◆ Exercise objective: From the line that contains "て、とても良い子になってます。" to the end of the records below, copy every line exactly. Both the first and last of these lines count.

◆ Supplied entries:
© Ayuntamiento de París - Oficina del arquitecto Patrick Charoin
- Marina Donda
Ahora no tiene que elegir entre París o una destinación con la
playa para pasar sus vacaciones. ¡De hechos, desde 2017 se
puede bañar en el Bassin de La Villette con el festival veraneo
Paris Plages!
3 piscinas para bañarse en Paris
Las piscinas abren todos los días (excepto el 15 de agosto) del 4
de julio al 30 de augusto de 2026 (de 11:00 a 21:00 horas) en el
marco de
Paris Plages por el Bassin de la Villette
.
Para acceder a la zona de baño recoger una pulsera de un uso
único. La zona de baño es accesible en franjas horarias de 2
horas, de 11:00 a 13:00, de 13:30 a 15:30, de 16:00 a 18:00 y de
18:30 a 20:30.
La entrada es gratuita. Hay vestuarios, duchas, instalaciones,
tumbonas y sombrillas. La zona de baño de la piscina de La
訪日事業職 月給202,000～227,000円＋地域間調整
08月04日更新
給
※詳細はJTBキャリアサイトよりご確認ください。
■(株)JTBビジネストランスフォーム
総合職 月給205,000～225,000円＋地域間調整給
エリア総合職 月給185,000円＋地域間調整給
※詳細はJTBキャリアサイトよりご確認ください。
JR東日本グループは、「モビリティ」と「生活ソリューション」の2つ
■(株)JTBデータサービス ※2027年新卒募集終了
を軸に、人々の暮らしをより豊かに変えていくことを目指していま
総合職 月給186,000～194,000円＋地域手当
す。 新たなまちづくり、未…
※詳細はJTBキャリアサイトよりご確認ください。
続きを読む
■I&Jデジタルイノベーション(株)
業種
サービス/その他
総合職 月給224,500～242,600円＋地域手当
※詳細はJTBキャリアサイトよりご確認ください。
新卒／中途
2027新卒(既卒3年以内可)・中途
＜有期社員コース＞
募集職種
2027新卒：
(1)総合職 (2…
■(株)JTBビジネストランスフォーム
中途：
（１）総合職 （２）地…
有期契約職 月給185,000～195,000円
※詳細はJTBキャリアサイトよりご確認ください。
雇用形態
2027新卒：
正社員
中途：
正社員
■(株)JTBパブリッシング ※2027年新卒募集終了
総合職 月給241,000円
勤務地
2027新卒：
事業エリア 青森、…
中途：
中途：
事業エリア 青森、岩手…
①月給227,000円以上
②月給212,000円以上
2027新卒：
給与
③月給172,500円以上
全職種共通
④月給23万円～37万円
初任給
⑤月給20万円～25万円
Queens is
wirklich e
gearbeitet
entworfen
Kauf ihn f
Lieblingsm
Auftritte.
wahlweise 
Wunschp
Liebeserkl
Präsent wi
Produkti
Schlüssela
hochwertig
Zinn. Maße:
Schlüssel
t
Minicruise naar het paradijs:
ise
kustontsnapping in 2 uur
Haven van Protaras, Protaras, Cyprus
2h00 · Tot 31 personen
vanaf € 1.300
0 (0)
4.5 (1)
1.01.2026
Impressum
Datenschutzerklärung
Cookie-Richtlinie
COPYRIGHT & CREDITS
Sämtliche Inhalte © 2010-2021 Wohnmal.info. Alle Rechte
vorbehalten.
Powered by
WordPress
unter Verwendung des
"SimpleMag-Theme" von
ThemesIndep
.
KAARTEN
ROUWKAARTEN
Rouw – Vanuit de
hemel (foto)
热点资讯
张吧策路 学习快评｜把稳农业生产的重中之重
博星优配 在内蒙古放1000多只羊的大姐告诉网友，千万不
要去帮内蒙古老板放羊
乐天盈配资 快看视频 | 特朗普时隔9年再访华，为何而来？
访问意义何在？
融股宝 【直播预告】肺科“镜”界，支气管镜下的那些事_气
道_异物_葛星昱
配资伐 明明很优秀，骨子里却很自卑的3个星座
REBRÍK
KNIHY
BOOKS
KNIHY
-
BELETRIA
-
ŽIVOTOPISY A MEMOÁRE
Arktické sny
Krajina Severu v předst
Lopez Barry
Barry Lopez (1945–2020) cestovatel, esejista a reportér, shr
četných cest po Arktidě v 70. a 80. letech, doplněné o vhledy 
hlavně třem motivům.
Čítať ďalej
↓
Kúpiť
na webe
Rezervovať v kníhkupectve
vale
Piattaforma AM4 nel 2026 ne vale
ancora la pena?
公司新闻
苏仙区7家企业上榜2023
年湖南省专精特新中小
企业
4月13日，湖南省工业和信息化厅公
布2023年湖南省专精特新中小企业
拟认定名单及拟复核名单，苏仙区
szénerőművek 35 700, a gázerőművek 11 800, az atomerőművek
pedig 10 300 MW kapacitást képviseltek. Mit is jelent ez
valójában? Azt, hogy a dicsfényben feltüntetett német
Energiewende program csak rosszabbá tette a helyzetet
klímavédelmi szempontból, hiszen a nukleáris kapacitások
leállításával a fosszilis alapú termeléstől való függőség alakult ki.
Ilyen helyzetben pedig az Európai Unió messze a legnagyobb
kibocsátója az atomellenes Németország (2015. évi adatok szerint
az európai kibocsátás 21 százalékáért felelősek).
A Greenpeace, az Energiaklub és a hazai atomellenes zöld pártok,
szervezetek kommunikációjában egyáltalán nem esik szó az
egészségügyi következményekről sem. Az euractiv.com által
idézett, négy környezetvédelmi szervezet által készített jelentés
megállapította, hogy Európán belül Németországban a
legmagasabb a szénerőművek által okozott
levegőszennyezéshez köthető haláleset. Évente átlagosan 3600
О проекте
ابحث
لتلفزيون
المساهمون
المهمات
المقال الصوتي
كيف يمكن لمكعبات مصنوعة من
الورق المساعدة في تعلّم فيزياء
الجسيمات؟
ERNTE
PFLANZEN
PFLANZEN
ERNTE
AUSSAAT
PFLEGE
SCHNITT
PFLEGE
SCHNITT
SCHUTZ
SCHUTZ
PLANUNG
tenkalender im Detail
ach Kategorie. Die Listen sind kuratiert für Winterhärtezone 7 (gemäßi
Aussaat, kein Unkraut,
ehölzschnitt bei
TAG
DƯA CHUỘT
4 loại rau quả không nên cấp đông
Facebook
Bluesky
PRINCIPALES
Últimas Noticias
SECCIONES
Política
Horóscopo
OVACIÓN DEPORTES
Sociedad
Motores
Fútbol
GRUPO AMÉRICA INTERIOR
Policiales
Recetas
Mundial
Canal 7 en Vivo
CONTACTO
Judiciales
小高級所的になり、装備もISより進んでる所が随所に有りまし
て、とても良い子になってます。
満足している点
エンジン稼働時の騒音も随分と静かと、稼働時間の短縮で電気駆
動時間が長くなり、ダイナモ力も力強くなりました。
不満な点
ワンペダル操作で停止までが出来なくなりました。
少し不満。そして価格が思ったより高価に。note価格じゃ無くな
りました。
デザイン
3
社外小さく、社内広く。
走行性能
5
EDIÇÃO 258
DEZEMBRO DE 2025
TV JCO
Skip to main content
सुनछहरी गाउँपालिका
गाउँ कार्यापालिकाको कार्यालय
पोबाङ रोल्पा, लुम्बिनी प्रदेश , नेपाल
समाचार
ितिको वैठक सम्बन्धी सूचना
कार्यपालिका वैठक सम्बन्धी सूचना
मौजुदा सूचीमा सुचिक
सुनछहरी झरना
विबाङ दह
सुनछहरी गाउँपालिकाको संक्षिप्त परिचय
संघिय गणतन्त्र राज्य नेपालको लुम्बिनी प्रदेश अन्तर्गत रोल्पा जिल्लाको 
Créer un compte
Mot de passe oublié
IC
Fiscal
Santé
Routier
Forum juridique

◆ Your response:
て、とても良い子になってます。
満足している点
エンジン稼働時の騒音も随分と静かと、稼働時間の短縮で電気駆
動時間が長くなり、ダイナモ力も力強くなりました。
不満な点
ワンペダル操作で停止までが出来なくなりました。
少し不満。そして価格が思ったより高価に。note価格じゃ無くな
りました。
デザイン
3
社外小さく、社内広く。
走行性能
5
EDIÇÃO 258
DEZEMBRO DE 2025
TV JCO
Skip to main content
सुनछहरी गाउँपालिका
गाउँ कार्यापालिकाको कार्यालय
पोबाङ रोल्पा, लुम्बिनी प्रदेश , नेपाल
समाचार
ितिको वैठक सम्बन्धी सूचना
कार्यपालिका वैठक सम्बन्धी सूचना
मौजुदा सूचीमा सुचिक
सुनछहरी झरना
विबाङ दह
सुनछहरी गाउँपालिकाको संक्षिप्त परिचय
संघिय गणतन्त्र राज्य नेपालको लुम्बिनी प्रदेश अन्तर्गत रोल्पा जिल्लाको 
Créer un compte
Mot de passe oublié
IC
Fiscal
Santé
Routier
Forum juridique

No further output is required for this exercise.